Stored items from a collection
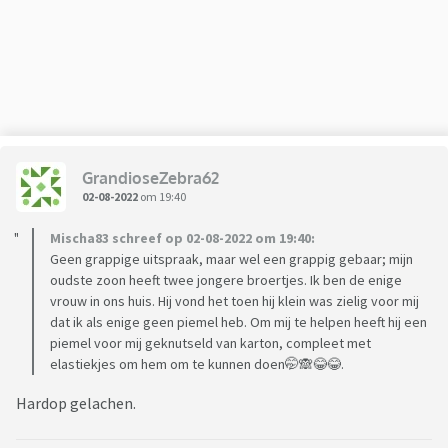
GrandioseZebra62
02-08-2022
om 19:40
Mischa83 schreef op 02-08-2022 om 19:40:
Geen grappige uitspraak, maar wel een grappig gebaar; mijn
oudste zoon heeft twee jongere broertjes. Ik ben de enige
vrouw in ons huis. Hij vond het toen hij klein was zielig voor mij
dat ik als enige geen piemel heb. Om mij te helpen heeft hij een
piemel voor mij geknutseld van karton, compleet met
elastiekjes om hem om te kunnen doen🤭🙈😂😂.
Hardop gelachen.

...

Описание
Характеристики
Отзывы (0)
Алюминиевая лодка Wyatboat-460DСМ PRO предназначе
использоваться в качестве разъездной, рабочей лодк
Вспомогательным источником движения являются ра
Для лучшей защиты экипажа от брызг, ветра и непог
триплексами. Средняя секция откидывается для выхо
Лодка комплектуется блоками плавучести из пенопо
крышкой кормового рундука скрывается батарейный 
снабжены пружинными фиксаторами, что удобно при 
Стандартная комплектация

...

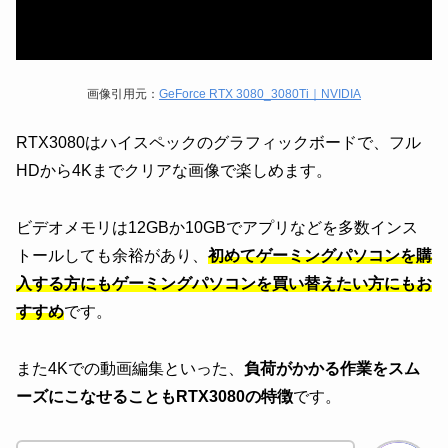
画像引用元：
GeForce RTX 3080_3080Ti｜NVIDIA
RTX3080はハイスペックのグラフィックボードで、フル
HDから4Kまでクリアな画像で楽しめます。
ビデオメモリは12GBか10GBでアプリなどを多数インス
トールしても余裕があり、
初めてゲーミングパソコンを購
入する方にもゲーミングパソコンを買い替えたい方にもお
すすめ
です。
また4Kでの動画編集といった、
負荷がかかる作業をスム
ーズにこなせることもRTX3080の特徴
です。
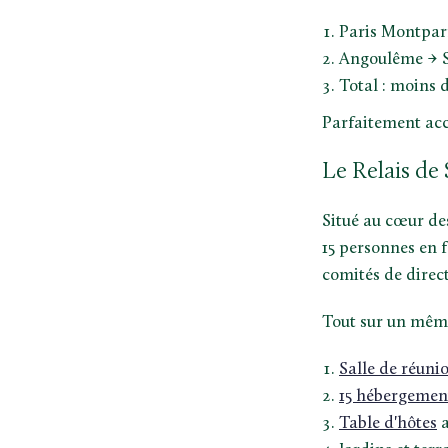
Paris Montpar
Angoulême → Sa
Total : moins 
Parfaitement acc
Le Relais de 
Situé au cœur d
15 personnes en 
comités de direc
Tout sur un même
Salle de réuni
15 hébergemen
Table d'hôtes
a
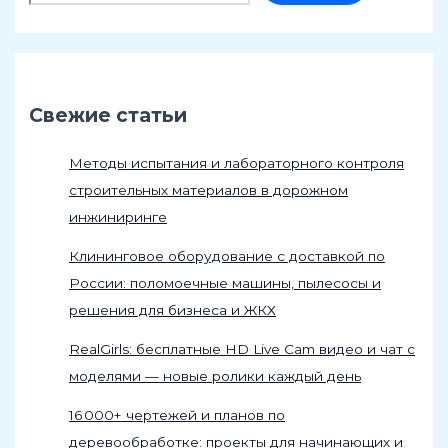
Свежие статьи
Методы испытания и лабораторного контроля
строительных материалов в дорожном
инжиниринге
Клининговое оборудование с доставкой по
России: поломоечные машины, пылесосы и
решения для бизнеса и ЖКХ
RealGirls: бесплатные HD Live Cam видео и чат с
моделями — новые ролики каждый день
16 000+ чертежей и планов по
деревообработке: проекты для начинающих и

*Task description*
In the records above, find the line with "GrandioseZebra62"; write out exactly that line and each one after it, stopping after the line with "Hardop gelachen.".

*Solution below*
GrandioseZebra62
02-08-2022
om 19:40
Mischa83 schreef op 02-08-2022 om 19:40:
Geen grappige uitspraak, maar wel een grappig gebaar; mijn
oudste zoon heeft twee jongere broertjes. Ik ben de enige
vrouw in ons huis. Hij vond het toen hij klein was zielig voor mij
dat ik als enige geen piemel heb. Om mij te helpen heeft hij een
piemel voor mij geknutseld van karton, compleet met
elastiekjes om hem om te kunnen doen🤭🙈😂😂.
Hardop gelachen.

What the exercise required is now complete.